ACTIVITY. Return all the lines below exactly. Any picture among them is omitted.

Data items
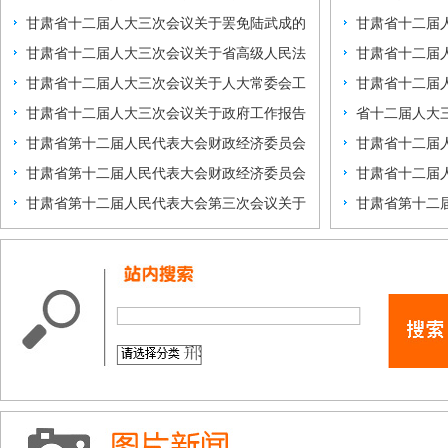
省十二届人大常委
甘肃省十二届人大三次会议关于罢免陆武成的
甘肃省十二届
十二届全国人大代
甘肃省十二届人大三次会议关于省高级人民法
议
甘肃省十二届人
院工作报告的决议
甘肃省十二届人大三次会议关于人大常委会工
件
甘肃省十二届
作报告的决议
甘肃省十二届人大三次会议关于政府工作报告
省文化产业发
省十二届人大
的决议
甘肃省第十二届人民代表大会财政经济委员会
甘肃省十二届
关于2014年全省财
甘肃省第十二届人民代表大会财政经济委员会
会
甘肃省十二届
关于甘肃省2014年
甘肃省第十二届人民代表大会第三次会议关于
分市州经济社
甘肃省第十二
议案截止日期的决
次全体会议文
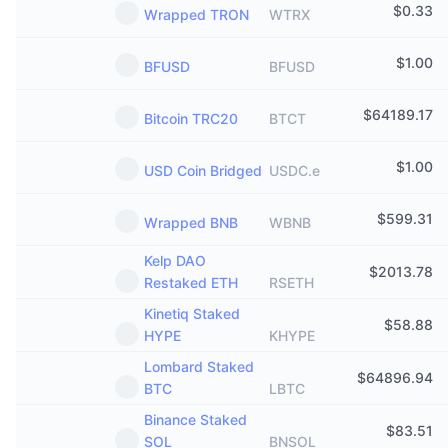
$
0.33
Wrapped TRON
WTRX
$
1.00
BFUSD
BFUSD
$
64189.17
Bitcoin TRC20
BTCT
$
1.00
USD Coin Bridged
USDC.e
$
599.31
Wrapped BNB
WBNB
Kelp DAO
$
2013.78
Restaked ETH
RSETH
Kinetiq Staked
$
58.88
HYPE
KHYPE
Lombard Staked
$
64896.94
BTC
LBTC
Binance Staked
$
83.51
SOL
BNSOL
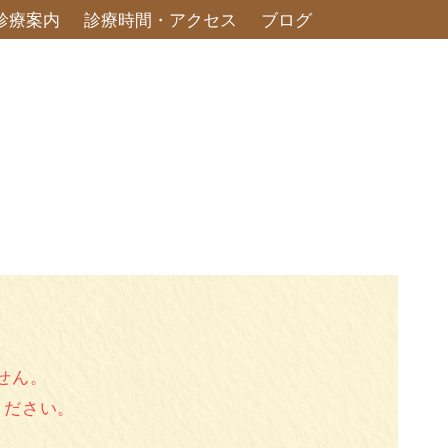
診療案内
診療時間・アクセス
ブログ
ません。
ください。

RESULT OF THIS TASK.
省十二届人大常委
甘肃省十二届人大三次会议关于罢免陆武成的
甘肃省十二届
十二届全国人大代
甘肃省十二届人大三次会议关于省高级人民法
议
甘肃省十二届人
院工作报告的决议
甘肃省十二届人大三次会议关于人大常委会工
件
甘肃省十二届
作报告的决议
甘肃省十二届人大三次会议关于政府工作报告
省文化产业发
省十二届人大
的决议
甘肃省第十二届人民代表大会财政经济委员会
甘肃省十二届
关于2014年全省财
甘肃省第十二届人民代表大会财政经济委员会
会
甘肃省十二届
关于甘肃省2014年
甘肃省第十二届人民代表大会第三次会议关于
分市州经济社
甘肃省第十二
议案截止日期的决
次全体会议文
$
0.33
Wrapped TRON
WTRX
$
1.00
BFUSD
BFUSD
$
64189.17
Bitcoin TRC20
BTCT
$
1.00
USD Coin Bridged
USDC.e
$
599.31
Wrapped BNB
WBNB
Kelp DAO
$
2013.78
Restaked ETH
RSETH
Kinetiq Staked
$
58.88
HYPE
KHYPE
Lombard Staked
$
64896.94
BTC
LBTC
Binance Staked
$
83.51
SOL
BNSOL
診療案内
診療時間・アクセス
ブログ
ません。
ください。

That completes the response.